AW: [squeak-dev] IdentitySet>>collect:
Ben Coman
btc at openInWorld.com
Sat Nov 29 03:42:00 UTC 2014
Levente Uzonyi wrote:
> The problem with changing #species is that it's overused. There are at
> least three different things it's used for in the Collection hierarchy:
> - the class of the object returned by #collect: (Set's subclasses are
> the exception since 2000 or so, except for WeakSet, but that's really
> strange, and should revisited)
> - the class of the object returned by #select: and friends
> - the class used for comparison of collections
So should there be #collectSpecies ?
Which defaults to "^self species" and is overidden as required.
In the case of Sets, you start with an "unordered collection without
duplicates", but since #collect can introduce duplicates, you end up
with "an unordered collection with duplicates" --> Bag (per Dave's
suggestion)
So I think its reasonable that the following two snippets should produce
the same result.
oc := OrderedCollection newFrom: #( 1 2 3 4 5 ).
(oc collect: [ :e | e even ]) occurrencesOf: true. "--> 2"
s := Set newFrom: #( 1 2 3 4 5 ).
(s collect: [ :e | e even ]) occurrencesOf: true. "--> 2"
which you get with the following change...
Set>>collectSpecies
^Bag
Set>>collect: aBlock
| result |
result := self collectSpecies new: self size.
array do: [:each | each ifNotNil: [result add: (aBlock value: each
enclosedSetElement)]].
^ result
>
> HashedCollection >> #select: uses #species. Changing IdentitySet
>>> #species to return a Set would break #select:, because a ~~ b doesn't
> imply a ~= b. IdentitySet is the optimal class for the return value of
> IdentitySet >> #select:, because it's guaranteed to be able to hold all
> selected values. I think the same applies to all other kind of sets (and
> collections, because #select: is simply reducing the number of elements).
>
> This is not the first time this discussion comes up. There was one in
> 2003[1], but the thread is hard to follow. And there was one in 2009[2].

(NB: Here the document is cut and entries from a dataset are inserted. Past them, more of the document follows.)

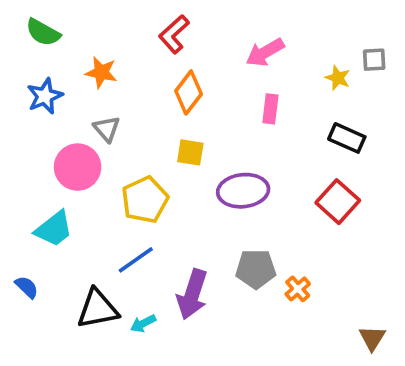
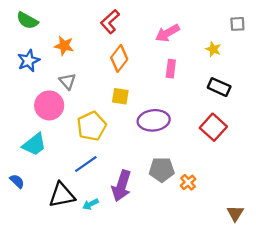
gray square: (374, 60) -> (237, 24), moved

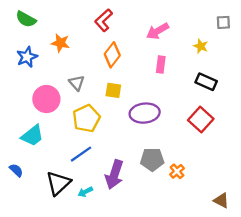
gray triangle: (68, 81) -> (77, 83), moved
black triangle: (62, 195) -> (58, 183), turned -32
brown triangle: (235, 213) -> (221, 200), turned -35

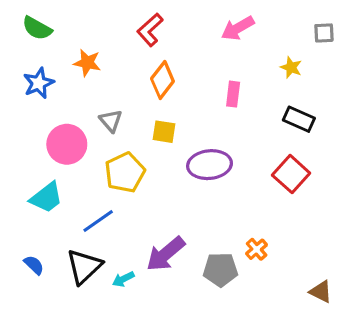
pink arrow: (158, 31) -> (238, 28), moved
blue line: (81, 154) -> (98, 221), moved
gray pentagon: (152, 159) -> (220, 270), moved
blue semicircle: (16, 170) -> (34, 265), moved
purple arrow: (114, 175) -> (166, 254), turned 32

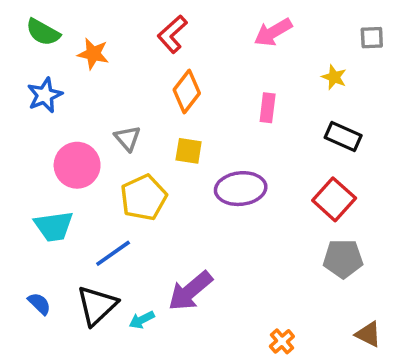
orange star: (87, 63) -> (93, 54), moved
cyan trapezoid: (46, 198) -> (54, 226), turned 30
orange cross: (257, 249) -> (282, 341), moved
gray pentagon: (220, 270) -> (343, 259), moved

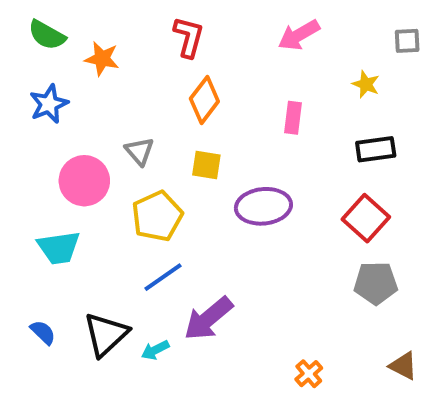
red L-shape: (172, 34) -> (189, 37), turned 147
black rectangle: (343, 136) -> (376, 149), turned -32
blue line: (113, 253) -> (163, 277), moved

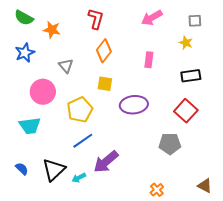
gray square: (407, 41) -> (195, 21), moved
gray triangle: (139, 151) -> (66, 66), moved
gray pentagon: (376, 283) -> (170, 144), moved

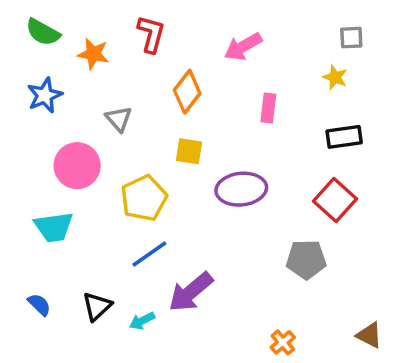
pink arrow: (152, 18) -> (243, 47), moved
red L-shape: (96, 19) -> (151, 34), moved
black triangle: (54, 170) -> (97, 306), size x0.7

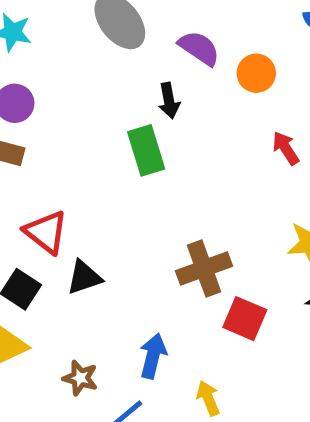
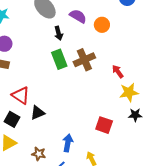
black arrow: (169, 101) -> (59, 33), moved
red arrow: (286, 148) -> (118, 71), moved
brown cross: (204, 268) -> (84, 60), moved

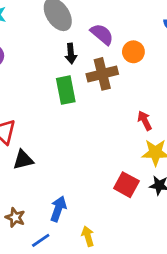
brown cross: (84, 60) -> (102, 74), moved
red square: (104, 125) -> (126, 185), moved

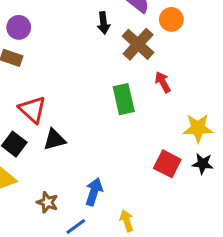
brown cross: (102, 74) -> (138, 44), turned -32
green rectangle: (66, 90) -> (124, 99), moved
red arrow: (145, 121) -> (163, 82), moved

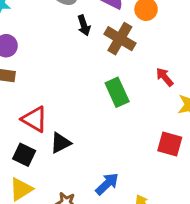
red arrow: (163, 82) -> (165, 77), moved
blue arrow: (94, 192) -> (107, 184), turned 40

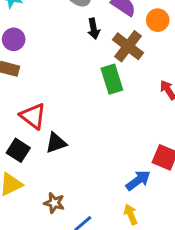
green rectangle: (117, 92) -> (112, 79), moved
blue arrow: (107, 184) -> (138, 180), moved

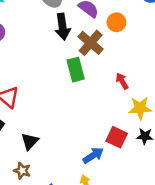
black arrow: (94, 29) -> (63, 27), size x1.5
black triangle: (56, 143) -> (30, 141), moved, turned -30

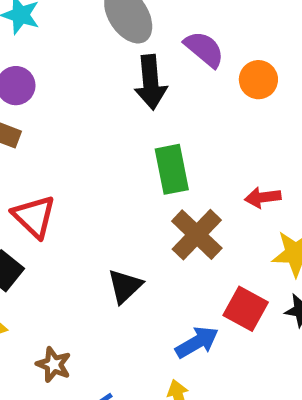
brown cross: (91, 43) -> (197, 235), moved
red arrow: (122, 81) -> (263, 197), turned -70
black triangle: (30, 141) -> (125, 286), moved

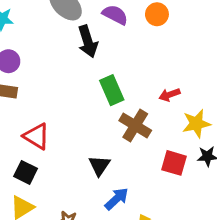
orange circle: (258, 80) -> (157, 14), moved
blue arrow: (197, 342) -> (117, 199), moved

> I think the conclusion was that it's better to leave the method as it
> is, because there's no better way to do it.
> Sure, we could use #species in #collect:, but it would break quite a lot
> of stuff. For example:
>
> | k |
> k := KeyedSet keyBlock: [ :each | each first ].
> k add: #[1]; add: #[2].
> k collect: [ :each | each size ]
That works with the above change to produce --> a Bag(1 1)
>
> Currently this snippet returns "a Set(1)". Using #species in #collect:
> (via #copyEmpty) one would get an error, because SmallInteger does not
> understand #first. Changing the #species of KeyedSet would break #select:.
>
> So IMHO when you #collect: from a set, you should always use
> #collect:as:. Here is a (partial) list of methods which send #collect:
> to a Set:
>
> Categorizer >> #changeFromCategorySpecs:
> ClassFactoryForTestCase >> #createdClassNames
> Dictionary >> #unreferencedKeys
> MCDependencySorterTest >>
> #assertItems:orderAs:withRequired:toLoad:extraProvisions:
> MessageNode >> #analyseTempsWithin:rootNode:assignmentPools:
> MethodNode >> #referencedValuesWithinBlockExtent:
> SetTest >> #testCollect
> SetWithNilTest >> #runSetWithNilTestOf:
>
> There are probably many more, but we should fix all of them. A static
> analyzer could help a lot.
>
> Levente
>
> [1]
> http://lists.squeakfoundation.org/pipermail/squeak-dev/2003-February/052659.html
>
> [2]
> http://lists.squeakfoundation.org/pipermail/squeak-dev/2009-November/141016.html
>
>
>
>
> On Wed, 26 Nov 2014, David T. Lewis wrote:
>
>> It seems to me that Object>>species is intended to handle this sort of
>> issue.
>>
>> For IdentitySet, it answers what Eliot was expecting:
>>
>> IdentitySet new species ==> IdentitySet
>> Set new species ==> Set
>>
>> However, IdentitySet>>collect: does not make use of this, and it answers
>> a Set for the reasons that Levente explained.
>>
>> Answering an Array or and OrderedCollection would not really make sense,
>> because sets are unordered collections (but Bag might be better).
Bag is better.
>>
>> Shouldn't we have an implementation of IdentitySet>>species that answers
>> Set (or Bag), with a method comment explaining why this is the case, and
>> with all of the collection methods using #species to answer the right
>> kind of result?
>>
>> I note that IdentitySet>>collect: answers a Set, but IdentitySet>select:
>> sends #species and therefore answers an IdentitySet.
>>
>> So I think that if we want the #species of an IdentitySet to be a Set,
>> then we should make it so, and give it a method comment to explain the
>> rationale. And the #collect: and #select: methods should both answer a
>> result of that #species.
I think the species of #collect: and #select: are intrinsically
different. #collect: is a transformation.
>>
>> Dave
>>
>>
>> On Thu, Nov 27, 2014 at 01:14:30AM +0100, Levente Uzonyi wrote:
>>> Your example hides the problem of ordering - what Tobias is asking
>>> about -
>>> so here's another:
>>>
>>> (IdentitySet withAll: #(1 1.0)) collect: [ :each | each class ]
>>>
>>> If IdentitySet >> #collect: were returning an Array, then what would
>>> be the
>>> answer?
>>>
>>> { SmallInteger. Float } or { Float. SmallInteger } ?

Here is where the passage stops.